In the Franco-Flemish area of Western Europe there were created the most important works of book paintings and miniatures (Jean Pucelle, active in the years 1319 –1334, the brothers from Limburg, Simon Marmion in the year 1420 or 1425 –1489). This painting also initially interlocked with linear styles of Romanesque painting, thanks to botanical illustrations and medical treatises (e.g. Tacuinum Sanitatis), however, opening up the study of nature. Already in the early 14th century there was created a distinctive decorative system with imaginative plant decorations (acanthus), initials and modeling figurative scenes (grisaille), which were later enriched as the country required. In the 13th and 14th centuries there were also the illuminated chivalric novel and courtly literature. However, according to the content, liturgical manuscripts (missals, antiphonaries, graduals, small “hodinky” prayer books) remained dominant.
In the 14th and 15th centuries miniatures in Slovakia, especially Bratislava, drew inspiration from the developed Czech (Martyrologium Geronské, early 15th century) and Austrian book painting (Kremnica town books, circa 1426). In some manuscripts (Košice gradual, circa 1518) and Gothic retables from the territory of Slovakia one can see the gradual application of Renaissance stylistic elements. The illuminators’ work was also closely related to the production of the liturgical embroideries and ceremonial liturgical clothing (chasuble, vestments, miters).

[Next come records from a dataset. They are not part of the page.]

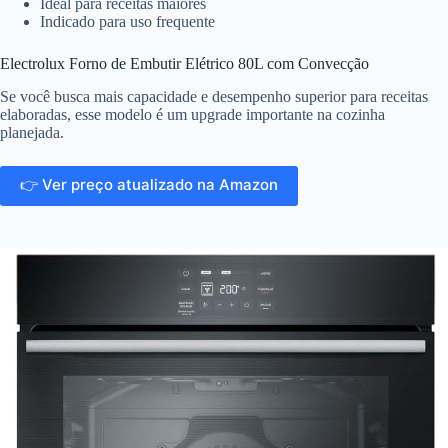
Ideal para receitas maiores
Indicado para uso frequente
Electrolux Forno de Embutir Elétrico 80L com Convecção
Se você busca mais capacidade e desempenho superior para receitas
elaboradas, esse modelo é um upgrade importante na cozinha
planejada.
👉 Ver preço atualizado na Amazon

In the 14th and 15th centuries the highest quality products included German, French (Antependium from Narbonne, around 1375, Jean de Bondy: Apocalypse of Angers, before 1380) and Czech craftsmen (Kazu from Rokycian, circa 1370; Paramentos for Trent bishop George of Liechtenstein, before 1400). In Slovakia, vestments from Košice and Banská Bystrica (around 1400) are preserved. From epistolary and book illuminations arising in Slovakia from the end of the 13th and especially in the second half of the 14th century, there have been preserved some artistically precious incunabule. Most of the illuminated Gothic manuscripts, however, are found in archives, libraries and museums in Budapest. In the first third of the 15th century there originated several unique illuminated letters and biblical-liturgical literary works such as the Košice armorial deed (1423), the Kremnica town book, which is dated around 1426, later the Bratislava Missal (from 1430), the municipal chronicle from Banská Štiavnica (from 1432), the Bratislava Antiphon IV (1420 – 1440) and several works from the period of the latter 15th century.
With regards to the spread of Gothic art, in addition to the extraordinary mobility of artists, graphic art (woodcut and copperplate) also contributed in the late Middle Ages. In these artistic techniques there excelled mainly southern German masters (Albrecht Dürer, Lucas Cranach, Master ES and others), whose influence on panel painting is also strongly reflected in Eastern Slovakia (the main altar of St. James in Levoča in the years 1507 – 1514, or the Altar of the Nativity of Christ in Bardejov, around 1490).
Resonances of the Gothic style in Slovakia date back to the early 16th century, when in Late Gothic art there was applied a so-called beautiful style with a penchant for nature and the humanization of sacred art characters. The contemporary sculptor Master Pavol from Levoča was a painter in the mining towns – Monogramist MS. In 1506 he created the tabular altar of the castle church of St. Catherine in Banská Štiavnica with themes of the birth, crucifixion and resurrection of Jesus Christ. Only one of the panels, however, remained in Slovakia and is located in the castle of Saint Anton (Nativity of Christ theme).